RPA with Power Automate Desktop
In many organizations, employees spend hours each day on repetitive manual work: retyping data between systems, generating reports from legacy applications, or processing invoices in software without an API. Robotic Process Automation (RPA) offers a solution by deploying software robots that take over these tasks. With Power Automate Desktop, Microsoft makes RPA accessible to every organization, without needing to invest thousands of euros in specialized RPA tools.
What is RPA?
RPA is a technology where software robots mimic the actions of a human user on a computer. The robot clicks buttons, fills in forms, copies data, and navigates through applications, exactly as a human would. The difference from traditional integration is that RPA works on the presentation layer: you do not need an API. This makes it particularly suitable for legacy systems that do not have modern interfaces.
Building desktop flows
Power Automate Desktop offers a visual designer where you build desktop flows by dragging and dropping actions. The tool has more than 400 built-in actions for working with files, Excel, email, web applications, Windows applications, databases, and more. You can also use the recorder that captures your mouse movements and keystrokes and converts them into a repeatable flow.

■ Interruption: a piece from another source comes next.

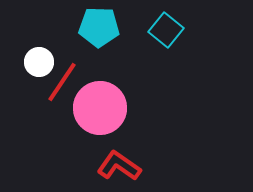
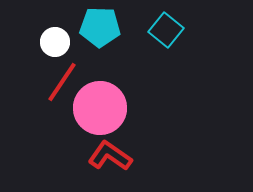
cyan pentagon: moved 1 px right
white circle: moved 16 px right, 20 px up
red L-shape: moved 9 px left, 10 px up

A typical desktop flow starts by opening an application, navigates to the right screen, reads data from or enters data into it, and saves the result. The visual nature of the designer makes it accessible to business users, while the built-in error handling and variables offer sufficient depth for complex scenarios. Desktop flows can be integrated with cloud flows in Power Automate, allowing you to trigger RPA tasks from emails, forms, or schedules.
Attended versus unattended
Attended execution
With attended RPA, the desktop flow runs while the user is sitting at the computer. The robot takes over the screen, performs the tasks, and returns control to the user. This is ideal for scenarios where the robot does part of the work and the user makes decisions or checks data in between. Attended flows are available with the standard Power Automate Desktop license, which is free for Windows 10 and 11 users.
Unattended execution
Unattended RPA runs without human intervention on a dedicated machine or virtual desktop. Flows are triggered by a schedule or an event and run fully automatically. This is the most powerful form of RPA and suitable for high volumes and overnight processing. Unattended execution requires a premium license and a machine registered as a machine group in the Power Platform admin center.
RPA is not a replacement for system integration but a bridge. Use it to deliver immediate value while working toward structural integrations via APIs and connectors in the longer term.
Practical use cases
The most successful RPA implementations we see at Breathbase target tasks that meet three criteria: high volume, structured process, and low error risk. Concrete examples include transferring orders from a web shop to an ERP system that has no API, generating monthly reports from multiple sources, processing incoming invoices by extracting data and entering it into the accounting system, and updating customer data in legacy CRM systems based on data from Dataverse.
For each use case, it is important to first analyze and standardize the process before automating. Automating a bad process only produces a faster bad process. Document the current process, identify exceptions, and define how the robot should handle deviations.
Governance and scalability
As you build more desktop flows, governance becomes essential. Establish clear guidelines for who can build flows, how they are tested and approved, and how they are monitored in production. Use environments in the Power Platform to separate development, test, and production flows. Monitor flow executions centrally and set up alerts for failed runs. A good governance framework prevents RPA initiatives from growing into an unmanageable whole and ensures that the organization benefits from automation in a scalable way.